> TASK DIRECTIONS: Look through the records below for the line with "MÁY ĐO LỰC KÉO, LỰC". Return that line and each one after it up to and including the line with "LỰC CĂNG HIỆN SỐ HP", exactly.

> RECORDS SHOWN:
──────────

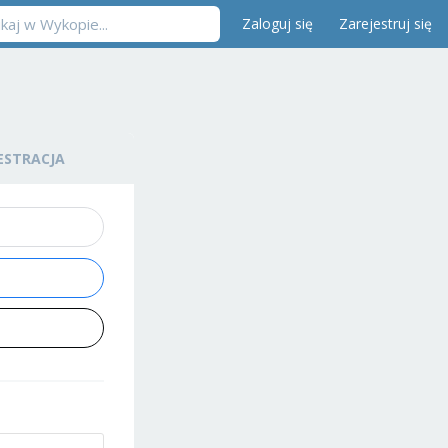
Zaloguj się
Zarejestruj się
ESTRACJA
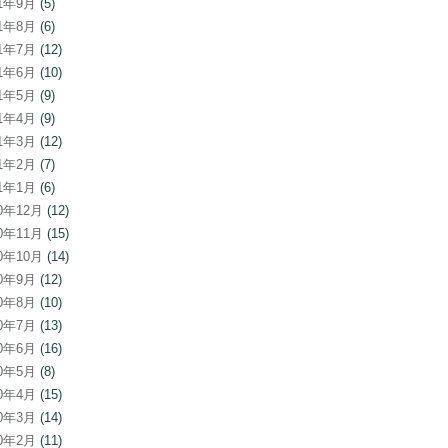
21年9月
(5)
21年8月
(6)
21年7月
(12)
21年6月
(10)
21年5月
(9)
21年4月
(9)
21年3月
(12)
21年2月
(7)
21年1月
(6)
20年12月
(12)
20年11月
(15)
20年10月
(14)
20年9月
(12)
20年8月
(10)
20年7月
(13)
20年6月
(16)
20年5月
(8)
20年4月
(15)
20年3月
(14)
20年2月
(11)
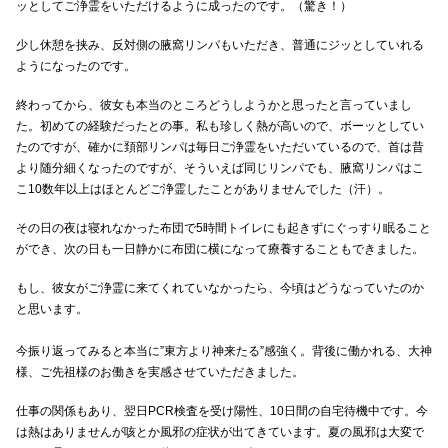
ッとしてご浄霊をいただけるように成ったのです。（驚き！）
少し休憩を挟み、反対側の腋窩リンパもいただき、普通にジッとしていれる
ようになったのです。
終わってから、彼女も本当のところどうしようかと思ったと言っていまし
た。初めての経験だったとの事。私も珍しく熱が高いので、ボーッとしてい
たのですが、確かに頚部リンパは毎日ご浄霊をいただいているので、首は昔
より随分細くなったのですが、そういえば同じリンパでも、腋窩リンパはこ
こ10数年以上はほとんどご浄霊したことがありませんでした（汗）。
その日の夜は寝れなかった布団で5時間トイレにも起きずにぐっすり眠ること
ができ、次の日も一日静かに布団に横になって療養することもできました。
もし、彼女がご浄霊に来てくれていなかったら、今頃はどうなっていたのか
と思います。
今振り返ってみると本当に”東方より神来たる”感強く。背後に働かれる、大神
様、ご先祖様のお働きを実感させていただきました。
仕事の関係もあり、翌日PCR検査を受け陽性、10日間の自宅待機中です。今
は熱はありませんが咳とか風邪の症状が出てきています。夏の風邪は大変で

──────────

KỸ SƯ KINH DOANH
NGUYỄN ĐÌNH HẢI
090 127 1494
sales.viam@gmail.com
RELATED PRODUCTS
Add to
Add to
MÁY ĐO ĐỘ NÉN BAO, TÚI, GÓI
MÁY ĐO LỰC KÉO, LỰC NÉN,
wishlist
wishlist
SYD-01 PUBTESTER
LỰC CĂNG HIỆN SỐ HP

──────────

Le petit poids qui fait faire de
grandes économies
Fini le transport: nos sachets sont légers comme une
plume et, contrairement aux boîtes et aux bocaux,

──────────

> EXERCISE OUTPUT:
MÁY ĐO LỰC KÉO, LỰC NÉN,
wishlist
wishlist
SYD-01 PUBTESTER
LỰC CĂNG HIỆN SỐ HP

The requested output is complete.